[Start of Attachment]

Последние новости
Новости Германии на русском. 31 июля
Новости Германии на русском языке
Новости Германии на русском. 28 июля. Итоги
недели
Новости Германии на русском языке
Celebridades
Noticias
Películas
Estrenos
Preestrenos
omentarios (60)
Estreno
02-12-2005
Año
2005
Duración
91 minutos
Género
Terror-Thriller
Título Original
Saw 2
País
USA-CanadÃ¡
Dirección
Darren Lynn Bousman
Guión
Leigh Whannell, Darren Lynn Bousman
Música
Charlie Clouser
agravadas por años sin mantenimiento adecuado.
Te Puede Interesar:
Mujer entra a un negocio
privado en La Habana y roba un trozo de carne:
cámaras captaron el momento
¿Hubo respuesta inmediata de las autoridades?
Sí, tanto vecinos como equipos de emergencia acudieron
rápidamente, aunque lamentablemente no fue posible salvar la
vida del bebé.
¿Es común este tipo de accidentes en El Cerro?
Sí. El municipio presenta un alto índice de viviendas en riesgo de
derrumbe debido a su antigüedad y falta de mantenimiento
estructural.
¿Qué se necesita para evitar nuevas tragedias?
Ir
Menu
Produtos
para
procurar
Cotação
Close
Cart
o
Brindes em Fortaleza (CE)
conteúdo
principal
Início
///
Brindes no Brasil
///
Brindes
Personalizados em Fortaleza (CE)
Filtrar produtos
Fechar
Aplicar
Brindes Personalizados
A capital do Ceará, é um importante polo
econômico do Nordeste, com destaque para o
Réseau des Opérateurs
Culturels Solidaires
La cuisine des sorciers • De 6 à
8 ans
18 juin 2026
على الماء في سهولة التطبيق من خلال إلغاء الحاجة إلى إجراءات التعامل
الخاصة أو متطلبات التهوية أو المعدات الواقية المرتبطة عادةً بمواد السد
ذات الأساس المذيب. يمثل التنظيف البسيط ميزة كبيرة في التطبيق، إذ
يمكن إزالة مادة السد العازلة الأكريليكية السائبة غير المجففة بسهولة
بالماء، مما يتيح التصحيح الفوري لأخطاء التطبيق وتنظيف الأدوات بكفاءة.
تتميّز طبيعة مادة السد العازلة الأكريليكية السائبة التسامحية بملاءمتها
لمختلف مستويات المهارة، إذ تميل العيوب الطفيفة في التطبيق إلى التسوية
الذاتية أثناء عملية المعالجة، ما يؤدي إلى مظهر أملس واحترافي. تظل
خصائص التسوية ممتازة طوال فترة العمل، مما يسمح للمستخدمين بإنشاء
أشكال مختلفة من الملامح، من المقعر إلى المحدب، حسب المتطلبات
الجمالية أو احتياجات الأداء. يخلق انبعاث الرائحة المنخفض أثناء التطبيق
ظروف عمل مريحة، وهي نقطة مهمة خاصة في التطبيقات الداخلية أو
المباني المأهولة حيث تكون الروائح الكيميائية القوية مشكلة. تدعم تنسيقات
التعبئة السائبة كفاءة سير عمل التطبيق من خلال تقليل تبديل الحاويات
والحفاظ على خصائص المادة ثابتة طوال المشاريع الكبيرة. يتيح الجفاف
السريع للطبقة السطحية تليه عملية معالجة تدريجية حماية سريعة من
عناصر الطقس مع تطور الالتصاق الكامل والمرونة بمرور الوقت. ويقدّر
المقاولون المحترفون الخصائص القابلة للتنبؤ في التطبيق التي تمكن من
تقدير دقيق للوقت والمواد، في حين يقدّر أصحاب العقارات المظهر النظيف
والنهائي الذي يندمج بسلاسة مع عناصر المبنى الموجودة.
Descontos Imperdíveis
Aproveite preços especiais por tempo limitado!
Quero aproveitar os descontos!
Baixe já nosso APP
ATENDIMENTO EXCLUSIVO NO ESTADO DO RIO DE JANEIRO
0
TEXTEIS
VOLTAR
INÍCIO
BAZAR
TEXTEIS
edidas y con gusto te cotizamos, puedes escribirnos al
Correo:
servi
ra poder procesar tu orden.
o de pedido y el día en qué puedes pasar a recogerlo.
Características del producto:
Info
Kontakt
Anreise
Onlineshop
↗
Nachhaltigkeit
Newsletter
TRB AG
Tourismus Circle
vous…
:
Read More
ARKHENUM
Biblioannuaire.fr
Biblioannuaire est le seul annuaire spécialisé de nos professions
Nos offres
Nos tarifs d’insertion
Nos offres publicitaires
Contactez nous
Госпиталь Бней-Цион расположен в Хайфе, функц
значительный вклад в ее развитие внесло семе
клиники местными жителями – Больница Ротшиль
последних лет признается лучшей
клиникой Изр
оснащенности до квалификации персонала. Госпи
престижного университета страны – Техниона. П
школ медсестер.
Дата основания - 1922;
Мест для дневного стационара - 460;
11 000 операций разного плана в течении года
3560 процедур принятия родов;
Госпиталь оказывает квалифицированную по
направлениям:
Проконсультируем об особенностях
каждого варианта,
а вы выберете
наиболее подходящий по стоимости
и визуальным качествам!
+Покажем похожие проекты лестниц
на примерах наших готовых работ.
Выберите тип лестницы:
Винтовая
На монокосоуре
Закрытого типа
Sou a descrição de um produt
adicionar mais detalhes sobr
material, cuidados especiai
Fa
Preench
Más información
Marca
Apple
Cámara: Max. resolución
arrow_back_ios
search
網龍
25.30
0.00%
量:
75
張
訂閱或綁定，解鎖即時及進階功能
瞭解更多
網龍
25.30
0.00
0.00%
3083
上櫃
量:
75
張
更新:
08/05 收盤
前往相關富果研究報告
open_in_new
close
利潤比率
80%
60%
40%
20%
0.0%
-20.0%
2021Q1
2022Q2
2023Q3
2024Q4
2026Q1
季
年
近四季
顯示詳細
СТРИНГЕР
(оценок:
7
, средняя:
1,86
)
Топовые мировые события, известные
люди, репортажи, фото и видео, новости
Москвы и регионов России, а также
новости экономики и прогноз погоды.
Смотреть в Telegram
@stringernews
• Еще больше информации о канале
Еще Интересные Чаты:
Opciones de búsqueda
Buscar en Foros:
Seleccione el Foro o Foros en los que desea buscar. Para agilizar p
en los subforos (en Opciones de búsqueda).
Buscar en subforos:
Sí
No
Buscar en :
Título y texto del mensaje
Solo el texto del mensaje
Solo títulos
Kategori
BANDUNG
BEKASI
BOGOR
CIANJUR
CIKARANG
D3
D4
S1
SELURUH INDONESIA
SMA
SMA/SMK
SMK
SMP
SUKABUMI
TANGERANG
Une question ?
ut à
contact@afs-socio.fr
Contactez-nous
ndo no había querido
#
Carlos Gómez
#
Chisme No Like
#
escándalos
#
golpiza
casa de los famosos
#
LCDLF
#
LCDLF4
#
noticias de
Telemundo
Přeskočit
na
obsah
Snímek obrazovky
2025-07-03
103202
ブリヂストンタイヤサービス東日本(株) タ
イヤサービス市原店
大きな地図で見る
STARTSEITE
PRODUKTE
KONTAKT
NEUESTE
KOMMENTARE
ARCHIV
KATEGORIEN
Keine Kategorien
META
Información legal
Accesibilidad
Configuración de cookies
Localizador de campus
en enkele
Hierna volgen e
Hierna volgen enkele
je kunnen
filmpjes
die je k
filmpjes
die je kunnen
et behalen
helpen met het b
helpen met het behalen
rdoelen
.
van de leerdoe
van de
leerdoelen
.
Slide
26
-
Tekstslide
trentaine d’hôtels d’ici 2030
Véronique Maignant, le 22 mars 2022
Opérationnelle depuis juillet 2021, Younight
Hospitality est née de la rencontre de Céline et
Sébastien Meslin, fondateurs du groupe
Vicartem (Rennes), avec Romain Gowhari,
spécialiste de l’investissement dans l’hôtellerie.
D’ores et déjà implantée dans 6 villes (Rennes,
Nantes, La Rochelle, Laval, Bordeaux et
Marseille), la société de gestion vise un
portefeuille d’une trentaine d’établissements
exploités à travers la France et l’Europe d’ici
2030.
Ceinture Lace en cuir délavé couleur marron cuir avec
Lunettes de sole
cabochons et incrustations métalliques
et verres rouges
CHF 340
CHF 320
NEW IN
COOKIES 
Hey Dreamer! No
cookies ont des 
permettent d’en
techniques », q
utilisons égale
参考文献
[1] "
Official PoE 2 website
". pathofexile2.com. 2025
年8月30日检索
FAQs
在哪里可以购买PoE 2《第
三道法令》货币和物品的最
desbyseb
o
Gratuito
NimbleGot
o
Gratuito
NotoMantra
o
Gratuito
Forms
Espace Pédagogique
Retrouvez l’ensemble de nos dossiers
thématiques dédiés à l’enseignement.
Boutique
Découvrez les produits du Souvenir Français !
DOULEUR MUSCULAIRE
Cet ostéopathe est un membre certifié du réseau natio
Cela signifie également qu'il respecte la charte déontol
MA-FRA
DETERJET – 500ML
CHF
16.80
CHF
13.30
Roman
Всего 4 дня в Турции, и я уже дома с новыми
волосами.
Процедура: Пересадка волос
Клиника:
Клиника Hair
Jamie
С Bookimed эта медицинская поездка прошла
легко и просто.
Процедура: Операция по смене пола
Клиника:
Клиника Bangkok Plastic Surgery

[End of Attachment]

Wherever a line of the listing above contains the string "التسوية", copy that line.

= Solution below =
لمختلف مستويات المهارة، إذ تميل العيوب الطفيفة في التطبيق إلى التسوية
خصائص التسوية ممتازة طوال فترة العمل، مما يسمح للمستخدمين بإنشاء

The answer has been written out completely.